*Please consider adding <
[email protected]> to your address book, which will
ensure that our messages reach you and not your spam box.*
*Read and share online:
<[link removed]>*
Dear Free Software Supporter,
Part of the Free Software Foundation (FSF's) core mission is to
advance policies that will promote the progress of free software and
freedom. Because copyright handling has been a topic of concern
lately, we are taking this opportunity to explain the four purposes
behind FSF copyright handling, as well as examine the impact of
potential alternatives.
For some GNU packages, the ones that are FSF-copyrighted, we ask
contributors for two kinds of legal papers: copyright assignments, and
employer copyright disclaimers. We drew up these policies working with
lawyers in the 1980s, and they make possible our steady and continuing
enforcement of the GNU General Public License (GPL).
These papers serve four different but related legal purposes, all of
which help ensure that the GNU Project's goals of freedom for the
community are met.
One purpose is to give explicit permission to include the material in
that GNU package. That is the most basic need.
The second purpose is to empower the FSF to go to court and say, "That
company is infringing our copyright when it tramples the freedom of
users, denying them the freedom that our license gives them." The
assignment does this by transferring the copyright to the FSF. (This
form of support for GNU is one of the original purposes for founding
the FSF.)
A third purpose is to make it possible to add additional permission to
specific pieces of code. For example, to take code released under GNU
GPL version-3-or-later and release it under GNU Lesser GPL
version-3-or-later.
Sometimes the individual author (or authors) of the code assign it.
Sometimes a company assigns copyright on its employees' writings. The
result is the same: The FSF gets the copyright.
There is an alternative to copyright assignment: instead of assigning
the copyright, the author can disclaim copyright on that material.

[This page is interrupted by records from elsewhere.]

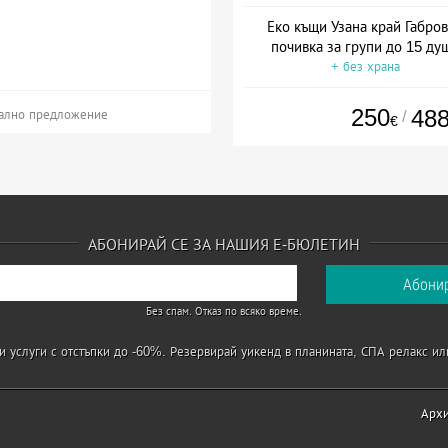
Еко къщи Узана край Габров
почивка за групи до 15 ду
+ без храна
250
48
/
ално предложение
€
АБОНИРАЙ СЕ ЗА НАШИЯ Е-БЮЛЕТИН
Без спам. Отказ по всяко време.
 услуги с отстъпки до -60%. Резервирай уикенд в планината, СПА релакс ил
Арх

That means the material is effectively in the public domain. This
achieves the first and third of those purposes described above, but
not the second. It could weaken our copyright claim if it happened for
a large part of the program, but it's no problem if this occurs only
for a small part of the program.
Another alternative is to give the FSF an unlimited perpetual
nonexclusive license for the material. This is different from
disclaiming copyright in that the author continues to hold the
copyright, but, in practical terms, they are effectively equivalent:
Both achieve the first and third purpose but not the second.
We have preferences about these alternatives, which depend on the
situation, but we are flexible when possible.

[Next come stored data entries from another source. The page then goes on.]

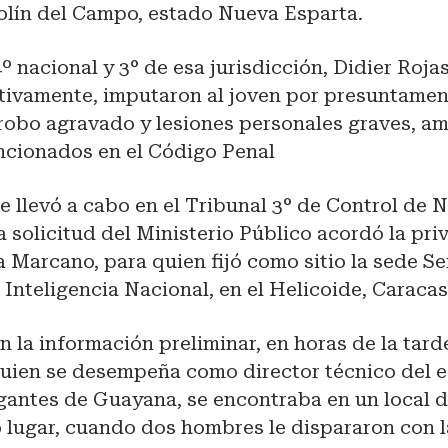
olín del Campo, estado Nueva Esparta.
4º nacional y 3° de esa jurisdicción, Didier Roja
tivamente, imputaron al joven por presuntament
 robo agravado y lesiones personales graves, a
ancionados en el Código Penal
e llevó a cabo en el Tribunal 3° de Control de 
a solicitud del Ministerio Público acordó la pri
a Marcano, para quien fijó como sitio la sede Se
 Inteligencia Nacional, en el Helicoide, Caraca
 la información preliminar, en horas de la tard
 quien se desempeña como director técnico del 
gantes de Guayana, se encontraba en un local 
 lugar, cuando dos hombres le dispararon con l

The fourth purpose is to protect the community from the danger of
employers' surprise claims. What happens if J. R. Hacker contributes
some code, and we use it, all with good will and believing that to be
valid; but then Hacker's employer says, "That code belongs to us!
Hacker wrote it while on the job, working for us, so it's a 'work made
for hire.' You never had the right to distribute it, and we're going
to sue _all_ of you. Or maybe only some selected victims if that seems
advantageous."
The way we prevent this is by asking Hacker to get an employer
copyright disclaimer before contributing material. That way, Hacker's
employer will either sign, saying, "Ok, Hacker, you can contribute
your changes to that program," or refuse to sign, which warns Hacker
not to write contributions to that program while employed by that
employer. (We hope the employees of such companies find new, less
stingy employers soon.) This approach has saved us from a number of
messy situations, because some contributors asked their employers to
sign disclaimers and were refused. We could not use their code, but at
least everyone involved avoided getting in legal trouble.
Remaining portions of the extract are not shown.